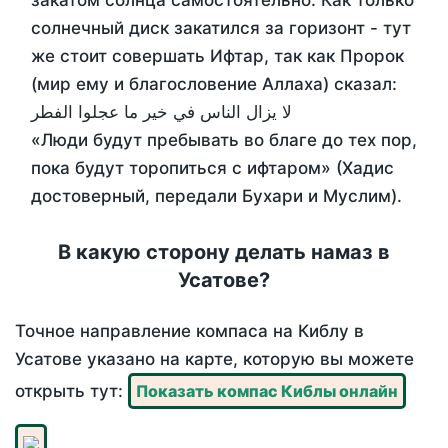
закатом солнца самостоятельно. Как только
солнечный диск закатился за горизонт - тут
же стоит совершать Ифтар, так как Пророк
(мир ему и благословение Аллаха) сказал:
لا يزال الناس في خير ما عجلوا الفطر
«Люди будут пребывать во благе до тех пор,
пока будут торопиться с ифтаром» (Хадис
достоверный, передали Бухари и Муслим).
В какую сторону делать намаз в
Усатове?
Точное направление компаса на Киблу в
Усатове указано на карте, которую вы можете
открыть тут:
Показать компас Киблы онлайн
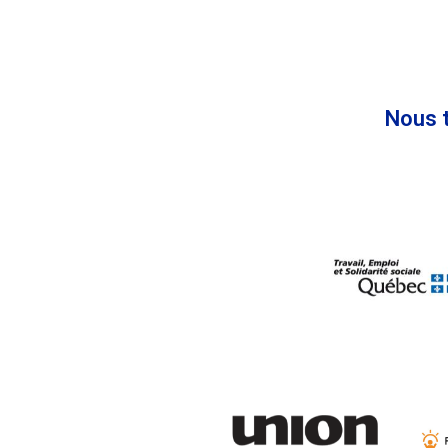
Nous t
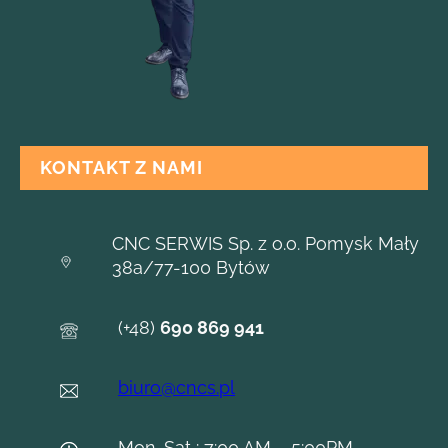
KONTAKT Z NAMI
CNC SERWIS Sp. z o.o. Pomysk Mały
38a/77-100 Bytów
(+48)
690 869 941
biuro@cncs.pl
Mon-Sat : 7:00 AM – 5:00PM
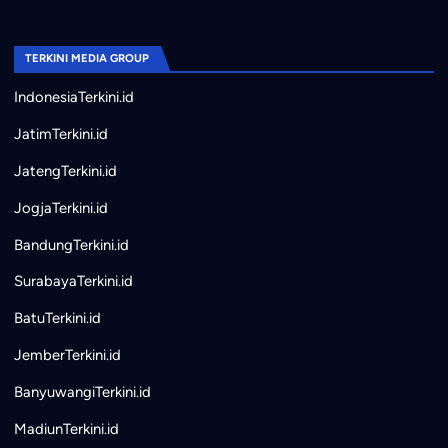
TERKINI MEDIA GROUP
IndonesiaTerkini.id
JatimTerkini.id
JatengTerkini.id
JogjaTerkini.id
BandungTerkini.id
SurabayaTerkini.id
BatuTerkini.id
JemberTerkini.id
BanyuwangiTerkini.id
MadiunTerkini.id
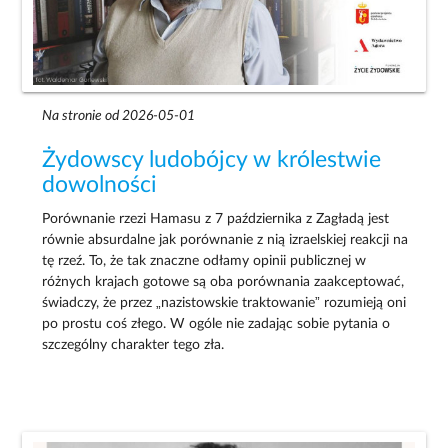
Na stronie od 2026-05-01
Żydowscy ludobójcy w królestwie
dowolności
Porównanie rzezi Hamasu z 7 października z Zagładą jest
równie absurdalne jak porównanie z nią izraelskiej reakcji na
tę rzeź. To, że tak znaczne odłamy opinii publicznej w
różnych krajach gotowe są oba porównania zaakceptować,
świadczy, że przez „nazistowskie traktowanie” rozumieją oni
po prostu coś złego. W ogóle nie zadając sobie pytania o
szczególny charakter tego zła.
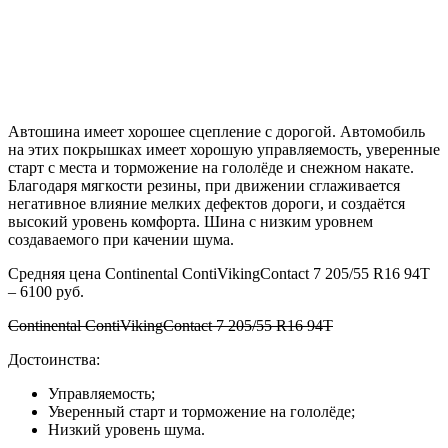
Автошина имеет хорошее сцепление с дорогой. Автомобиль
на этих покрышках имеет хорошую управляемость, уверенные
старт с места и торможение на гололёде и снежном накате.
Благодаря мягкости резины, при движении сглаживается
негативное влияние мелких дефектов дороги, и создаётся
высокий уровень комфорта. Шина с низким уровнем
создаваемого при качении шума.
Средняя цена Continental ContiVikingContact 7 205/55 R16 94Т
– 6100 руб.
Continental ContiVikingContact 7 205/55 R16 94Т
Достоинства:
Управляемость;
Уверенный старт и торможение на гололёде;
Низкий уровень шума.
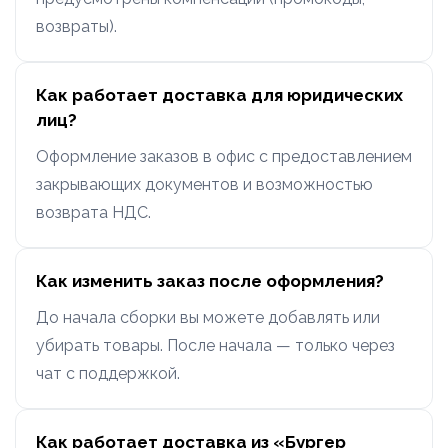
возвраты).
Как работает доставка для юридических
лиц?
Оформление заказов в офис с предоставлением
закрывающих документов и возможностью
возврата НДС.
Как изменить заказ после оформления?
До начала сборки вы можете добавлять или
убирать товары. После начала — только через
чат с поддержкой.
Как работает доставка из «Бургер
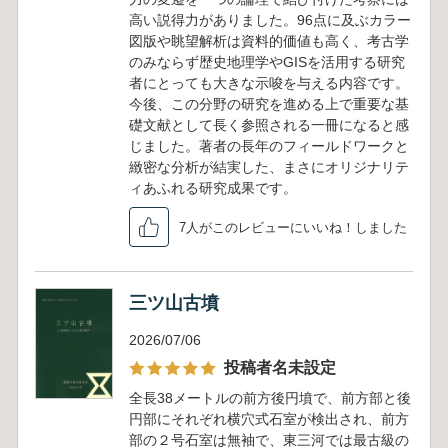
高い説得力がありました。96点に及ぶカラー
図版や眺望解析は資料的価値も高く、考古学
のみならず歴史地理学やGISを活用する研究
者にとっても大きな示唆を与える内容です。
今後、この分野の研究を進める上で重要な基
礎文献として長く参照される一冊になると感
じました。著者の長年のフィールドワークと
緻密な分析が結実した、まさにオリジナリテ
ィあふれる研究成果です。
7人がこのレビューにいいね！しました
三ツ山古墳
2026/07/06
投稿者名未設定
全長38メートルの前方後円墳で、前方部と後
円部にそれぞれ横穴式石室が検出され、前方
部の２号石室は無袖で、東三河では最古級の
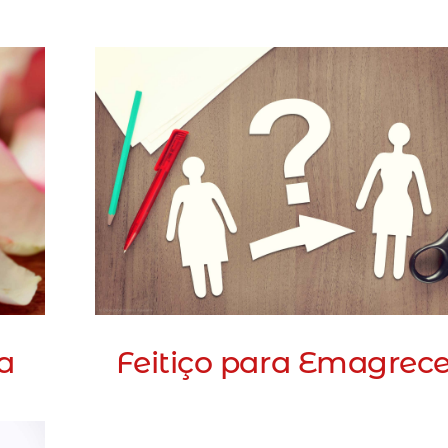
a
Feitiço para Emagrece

--

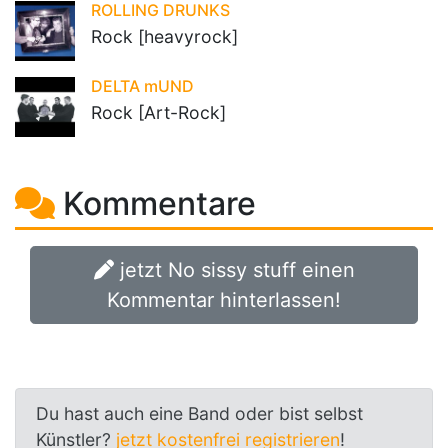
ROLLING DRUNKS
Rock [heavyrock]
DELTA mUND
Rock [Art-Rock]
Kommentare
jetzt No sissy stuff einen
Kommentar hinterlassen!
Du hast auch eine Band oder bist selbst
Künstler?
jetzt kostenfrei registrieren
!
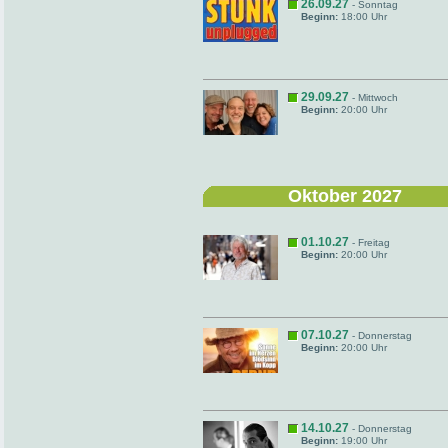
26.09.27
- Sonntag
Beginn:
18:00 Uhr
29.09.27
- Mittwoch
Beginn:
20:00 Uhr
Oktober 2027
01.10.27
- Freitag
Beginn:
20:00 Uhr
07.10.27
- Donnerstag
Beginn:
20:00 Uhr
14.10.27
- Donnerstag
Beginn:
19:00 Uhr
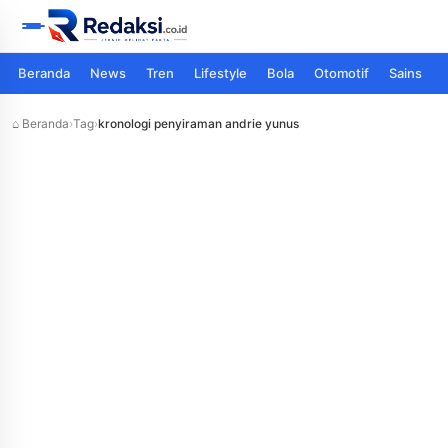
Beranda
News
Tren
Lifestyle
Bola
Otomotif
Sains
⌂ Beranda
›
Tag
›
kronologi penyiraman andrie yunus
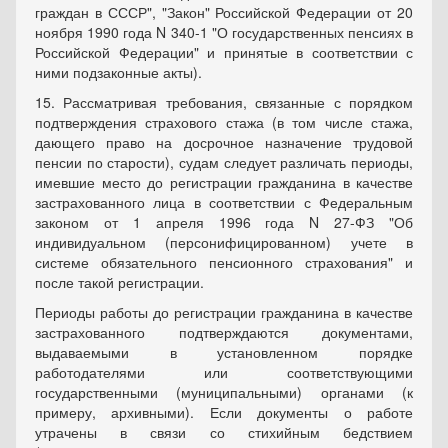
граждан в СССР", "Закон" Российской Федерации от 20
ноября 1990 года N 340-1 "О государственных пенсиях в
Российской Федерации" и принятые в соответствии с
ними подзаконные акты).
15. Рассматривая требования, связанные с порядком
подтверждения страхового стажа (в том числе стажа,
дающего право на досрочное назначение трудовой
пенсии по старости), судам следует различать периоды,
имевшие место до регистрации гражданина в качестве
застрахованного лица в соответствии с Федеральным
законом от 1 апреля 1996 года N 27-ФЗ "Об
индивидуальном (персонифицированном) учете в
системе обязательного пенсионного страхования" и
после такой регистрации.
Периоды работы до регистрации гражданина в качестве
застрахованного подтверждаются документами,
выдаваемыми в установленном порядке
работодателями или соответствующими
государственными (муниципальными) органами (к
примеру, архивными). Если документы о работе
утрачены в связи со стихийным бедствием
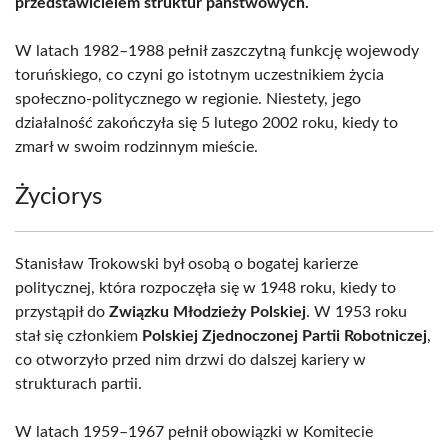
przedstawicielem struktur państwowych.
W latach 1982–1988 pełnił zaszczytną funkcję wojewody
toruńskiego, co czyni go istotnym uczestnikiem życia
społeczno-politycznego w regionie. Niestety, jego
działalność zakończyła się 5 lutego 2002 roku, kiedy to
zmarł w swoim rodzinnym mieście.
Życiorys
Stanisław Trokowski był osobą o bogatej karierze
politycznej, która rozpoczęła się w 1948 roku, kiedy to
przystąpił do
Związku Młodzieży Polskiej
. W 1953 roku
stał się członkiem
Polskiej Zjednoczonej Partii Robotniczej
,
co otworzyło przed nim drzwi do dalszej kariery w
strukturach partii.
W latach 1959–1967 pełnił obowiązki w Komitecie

## Task prompt
Could you say how many lines in the data above contain "Российской"? Reply with the number alone.

## Your solution
2